Justyno, piszesz, że Twój syn został, jak to nazwalaś, zaczepiony przez mamę kolegi, którego kopnął w czasie zajęć WF. Zatem znamy wersję mamy kolegi, która jak piszesz widziala calą sytuację.
Nie przedstawiasz natomiast jak cała sytuacja wyglądała w wersji Twojego syna, stąd trudno ocenić zajście.Powiem, że zdziwiło mnie to mocno, bo w podobnej sytuacji, próbowałabym wyjaśnić z moim dzieckiem jak zdarzenie wyglądało z drugiej strony .
Jesteś pewna, że Twój syn zachował się ok wobec kolegi i nie było w jego zachowaniu żadnych złych intencji?
Faktem jest, że nie uznałaś za istotne przedstwienie jak cały konflikt, od początku,wyglądał z punktu widzenia Twojego syna.
A nauczyciel WF? Też był przy zdarzeniu, ale piszesz jaka jest jego opinia o calęj sytuacji.
Jak jak sama napisałaś, cytuję:
"Naprawdę nie lubię takich sytuacji ,dzieci by sie pokłuciły i zaraz pogodziły , a tak to ciężka sytuacja się zrobiła przez matke tego chłopca dla nich obydwuch . "
To też dużo mówi o twoim podejściu do tej konkretnej sprawy i generalnie do wychowania dziecka.
Nadopiekuńczość jest problemem, ale , takie luźne podejście, gdzie zakłada się, że dzieciaki same sobie poradzą ze wszystkimi problemami i konfliktami, też jest kontrowersyjne. To, że o czymś nie chcemy wiedzieć, nie oznacza, że problemu nie ma.
Z Twojego wpisu widać też, że, łagodnie mówiąc, nie przepadasz za mamą kolegi. Denerwuje Cię jej zaangażowanie w sprawy szkolne, bo, jak piszesz, Ty nie czujesz potrzeby udzielania się trójce klasowej.
No niestety jest to bardzo częste podejście: dziwi nas, że inni mogą mieć zupełnie różne od nas potrzeby i, zwyczjnie, inny pomysł na życie.

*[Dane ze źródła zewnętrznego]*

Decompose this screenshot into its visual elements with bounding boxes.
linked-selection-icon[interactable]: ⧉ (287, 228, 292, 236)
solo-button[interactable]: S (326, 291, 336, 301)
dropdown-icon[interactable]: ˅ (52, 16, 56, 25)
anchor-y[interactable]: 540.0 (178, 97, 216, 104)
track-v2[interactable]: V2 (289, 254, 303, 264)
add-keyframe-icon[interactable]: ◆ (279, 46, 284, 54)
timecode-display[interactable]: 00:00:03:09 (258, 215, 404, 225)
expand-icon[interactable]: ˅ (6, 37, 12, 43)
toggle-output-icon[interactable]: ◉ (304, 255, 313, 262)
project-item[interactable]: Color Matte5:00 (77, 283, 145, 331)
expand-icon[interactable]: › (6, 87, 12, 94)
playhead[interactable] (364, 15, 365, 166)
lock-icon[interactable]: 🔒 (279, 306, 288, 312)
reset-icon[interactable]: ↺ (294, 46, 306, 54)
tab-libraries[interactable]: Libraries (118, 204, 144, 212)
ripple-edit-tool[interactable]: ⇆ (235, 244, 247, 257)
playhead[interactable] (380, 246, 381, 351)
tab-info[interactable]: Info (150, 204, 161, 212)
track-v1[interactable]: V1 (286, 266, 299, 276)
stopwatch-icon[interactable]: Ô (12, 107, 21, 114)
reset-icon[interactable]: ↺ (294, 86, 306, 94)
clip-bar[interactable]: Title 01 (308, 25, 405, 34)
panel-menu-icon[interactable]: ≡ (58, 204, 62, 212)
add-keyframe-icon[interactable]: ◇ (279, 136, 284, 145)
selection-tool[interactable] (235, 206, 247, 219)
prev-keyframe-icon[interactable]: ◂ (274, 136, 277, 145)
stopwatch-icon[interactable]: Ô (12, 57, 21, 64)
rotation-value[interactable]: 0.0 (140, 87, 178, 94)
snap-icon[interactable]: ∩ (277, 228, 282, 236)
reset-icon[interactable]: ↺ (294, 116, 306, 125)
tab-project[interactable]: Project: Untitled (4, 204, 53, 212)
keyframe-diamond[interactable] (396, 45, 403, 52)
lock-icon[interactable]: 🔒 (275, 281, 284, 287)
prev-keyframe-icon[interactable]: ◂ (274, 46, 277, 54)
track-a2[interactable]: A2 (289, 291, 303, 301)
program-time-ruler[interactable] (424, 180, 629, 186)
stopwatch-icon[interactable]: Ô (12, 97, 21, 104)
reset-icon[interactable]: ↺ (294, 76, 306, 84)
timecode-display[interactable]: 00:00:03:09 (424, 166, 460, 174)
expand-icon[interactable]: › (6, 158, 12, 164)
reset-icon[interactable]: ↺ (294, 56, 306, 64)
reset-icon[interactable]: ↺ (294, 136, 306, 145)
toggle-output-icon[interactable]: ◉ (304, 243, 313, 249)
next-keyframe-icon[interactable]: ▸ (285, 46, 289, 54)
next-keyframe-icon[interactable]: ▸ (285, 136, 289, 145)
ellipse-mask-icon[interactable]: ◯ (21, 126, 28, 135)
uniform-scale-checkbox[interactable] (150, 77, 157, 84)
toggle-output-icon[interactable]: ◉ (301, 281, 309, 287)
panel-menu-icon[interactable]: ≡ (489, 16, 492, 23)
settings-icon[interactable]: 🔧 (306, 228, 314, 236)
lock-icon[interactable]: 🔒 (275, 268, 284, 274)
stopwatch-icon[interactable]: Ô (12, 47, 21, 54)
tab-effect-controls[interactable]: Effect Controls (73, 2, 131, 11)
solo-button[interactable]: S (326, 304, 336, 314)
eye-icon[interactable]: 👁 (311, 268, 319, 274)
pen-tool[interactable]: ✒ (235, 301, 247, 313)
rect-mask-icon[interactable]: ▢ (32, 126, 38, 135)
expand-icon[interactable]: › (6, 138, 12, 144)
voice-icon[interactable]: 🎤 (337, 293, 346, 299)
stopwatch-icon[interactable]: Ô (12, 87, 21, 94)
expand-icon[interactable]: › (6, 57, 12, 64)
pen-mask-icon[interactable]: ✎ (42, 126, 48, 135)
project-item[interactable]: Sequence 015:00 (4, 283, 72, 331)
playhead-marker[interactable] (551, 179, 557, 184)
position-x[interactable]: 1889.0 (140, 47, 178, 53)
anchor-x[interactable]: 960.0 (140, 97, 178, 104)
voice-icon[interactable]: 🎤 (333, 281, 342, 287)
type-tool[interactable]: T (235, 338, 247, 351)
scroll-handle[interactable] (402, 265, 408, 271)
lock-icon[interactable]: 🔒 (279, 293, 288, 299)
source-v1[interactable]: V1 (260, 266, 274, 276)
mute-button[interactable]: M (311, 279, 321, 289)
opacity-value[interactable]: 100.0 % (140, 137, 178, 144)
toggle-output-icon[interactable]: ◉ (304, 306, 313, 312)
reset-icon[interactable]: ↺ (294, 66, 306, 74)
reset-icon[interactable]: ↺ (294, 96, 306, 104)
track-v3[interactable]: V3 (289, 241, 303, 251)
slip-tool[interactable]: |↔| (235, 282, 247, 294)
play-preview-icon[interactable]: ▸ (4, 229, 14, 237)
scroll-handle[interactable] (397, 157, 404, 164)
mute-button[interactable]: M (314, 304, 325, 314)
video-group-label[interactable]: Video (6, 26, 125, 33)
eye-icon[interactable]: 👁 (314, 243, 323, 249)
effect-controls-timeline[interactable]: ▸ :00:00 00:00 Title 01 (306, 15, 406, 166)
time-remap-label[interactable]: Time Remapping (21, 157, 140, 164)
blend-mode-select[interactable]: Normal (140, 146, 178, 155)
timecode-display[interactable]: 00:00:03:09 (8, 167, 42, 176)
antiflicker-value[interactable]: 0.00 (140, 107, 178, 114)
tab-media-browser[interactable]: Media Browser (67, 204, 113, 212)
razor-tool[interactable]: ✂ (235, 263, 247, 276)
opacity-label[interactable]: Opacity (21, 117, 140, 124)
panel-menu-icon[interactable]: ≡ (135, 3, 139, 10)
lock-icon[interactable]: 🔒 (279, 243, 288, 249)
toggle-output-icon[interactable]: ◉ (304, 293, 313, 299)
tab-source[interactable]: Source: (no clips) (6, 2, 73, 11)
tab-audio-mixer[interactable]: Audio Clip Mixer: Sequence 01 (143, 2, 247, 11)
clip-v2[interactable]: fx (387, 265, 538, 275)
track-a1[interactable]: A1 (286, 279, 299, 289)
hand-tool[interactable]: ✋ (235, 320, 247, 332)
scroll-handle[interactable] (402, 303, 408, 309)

Jak wiele osób postrzegasz odmiennośc jako dziwactwo. Dajmy żyć innym i nie oczekujmy, że się będą zachowywać w 100% tak jak nam odpowiada.
Nie ma wątpliwości, że jesteś negatywnie nastawiona do osoby mamy kolegi i nie wynika to wyłącznie z ostatniego konfliktu, ale generalnie nie spodobała Ci się jej osoba, z uwagi na odmienne koncepcje wychowawcze.
Dzieci nas obserwują, jesteśmy dla nich autorytetami i Twoje negatywne nastawienie do mamy kolegi syna znajduje niestety odbicie w konflikcie między chłopcami, stąd należy być bardzo ostrożnym w takich negatywnych ocenach.
Tak, tak. Krytykujesz mamę kolegi, ale sama też masz udzial w konflikcie.
Nie rozwiążecie tego konfliktu, bo nie próbujecie wyjaśnić sytuacji i znaleźć kompromisu, ale celem jest udowodnienie drugiej stronie konfliktu, że macie rację.
Szkoda w tym wszystkim dzieciaków, które muszą się potem znaleźć w tych awanturach dorosłych.